WaSP: Warp Scheduling to Mimic Prefetching in Graphics Workloads
Diya Joseph, Juan Luis Aragón, Joan-Manuel Parcerisa, Antonio Gonzalez
TL;DR
WaSP tackles long-latency memory challenges in Tile-Based Rendering GPUs by exploiting underutilized memory parallelism through a small subset of priority warps. It selects a compact Mesh4-based subset of warps to represent the tile's texture footprint and uses a blocking-prediction mechanism to avoid saturating MSHRs, effectively emulating prefetching for regular warps. Empirical results on TEAPOT simulations with Android benchmarks show an average IPC gain of $3.9\%$, a $9\%$ reduction in memory latency, and only $0.5\%$ additional energy consumption, with negligible hardware overhead. This approach offers a practical enhancement to latency hiding in graphics workloads, complementing existing texture-locality and caching strategies.
Abstract
Contemporary GPUs are designed to handle long-latency operations effectively; however, challenges such as core occupancy (number of warps in a core) and pipeline width can impede their latency management. This is particularly evident in Tile-Based Rendering (TBR) GPUs, where core occupancy remains low for extended durations. To address this challenge, we introduce WaSP, a lightweight warp scheduler tailored for GPUs in graphics applications.
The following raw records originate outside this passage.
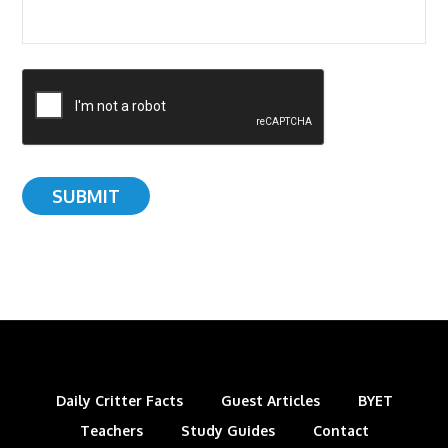
Daily Critter Facts
Guest Articles
BYET
Teachers
Study Guides
Contact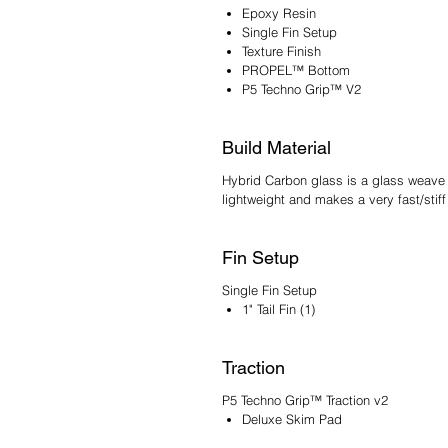
Epoxy Resin
Single Fin Setup
Texture Finish
PROPEL™ Bottom
P5 Techno Grip™ V2
Build Material
Hybrid Carbon glass is a glass weave t
lightweight and makes a very fast/sti
Fin Setup
Single Fin Setup
1" Tail Fin (1)
Traction
P5 Techno Grip™ Traction v2
Deluxe Skim Pad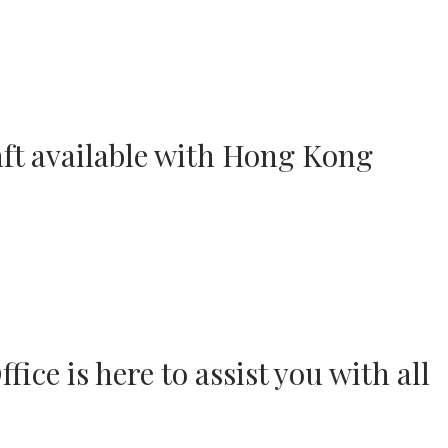
aft available with Hong Kong
ce is here to assist you with all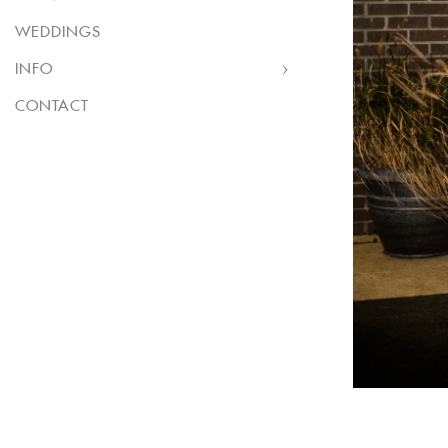
WEDDINGS
INFO
CONTACT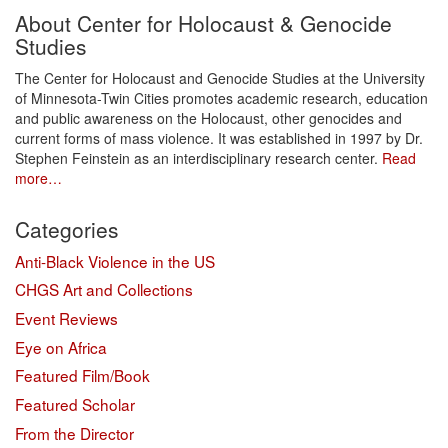
About Center for Holocaust & Genocide
Studies
The Center for Holocaust and Genocide Studies at the University
of Minnesota-Twin Cities promotes academic research, education
and public awareness on the Holocaust, other genocides and
current forms of mass violence. It was established in 1997 by Dr.
Stephen Feinstein as an interdisciplinary research center.
Read
more…
Categories
Anti-Black Violence in the US
CHGS Art and Collections
Event Reviews
Eye on Africa
Featured Film/Book
Featured Scholar
From the Director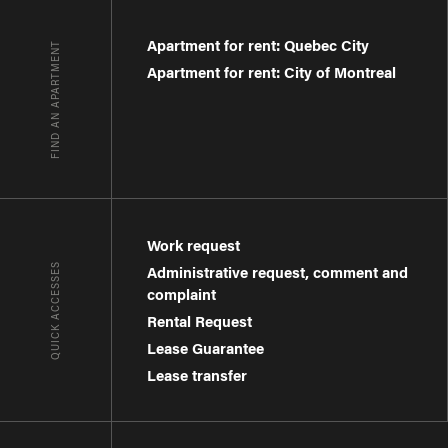
Apartment for rent: Quebec City
FIND AN APARTMENT
Apartment for rent: City of Montreal
Work request
QUICK ACCESSES
Administrative request, comment and
complaint
Rental Request
Lease Guarantee
Lease transfer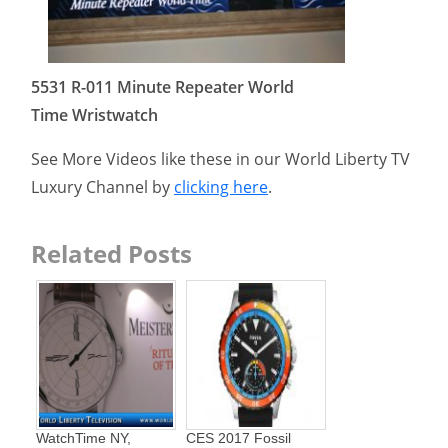
5531 R-011 Minute Repeater World
Time Wristwatch
See More Videos like these in our World Liberty TV
Luxury Channel by
clicking here
.
Related Posts
WatchTime NY,
CES 2017 Fossil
WaSP strategically mimics prefetching by initiating a select subset of warps, termed priority warps, early in execution to reduce memory latency for subsequent warps. This optimization taps into the inherent but underutilized memory parallelism within the GPU core. This underutilization is a consequence of a baseline scheduler that evenly spaces misses throughout execution to exploit the inherent spatial locality in graphics workloads. WaSP improves on this by reducing average memory latency while maintaining locality for the majority of warps. While maximizing memory parallelism utilization, WaSP prevents saturating the caches with misses to avoid filling up the MSHRs (Miss Status Holding Registers). This approach reduces cache stalls that halt further accesses to the cache. Overall, WaSP yields a significant 3.9% performance speedup. Importantly, WaSP accomplishes these enhancements with a negligible overhead, positioning it as a promising solution for enhancing the efficiency of GPUs in managing latency challenges.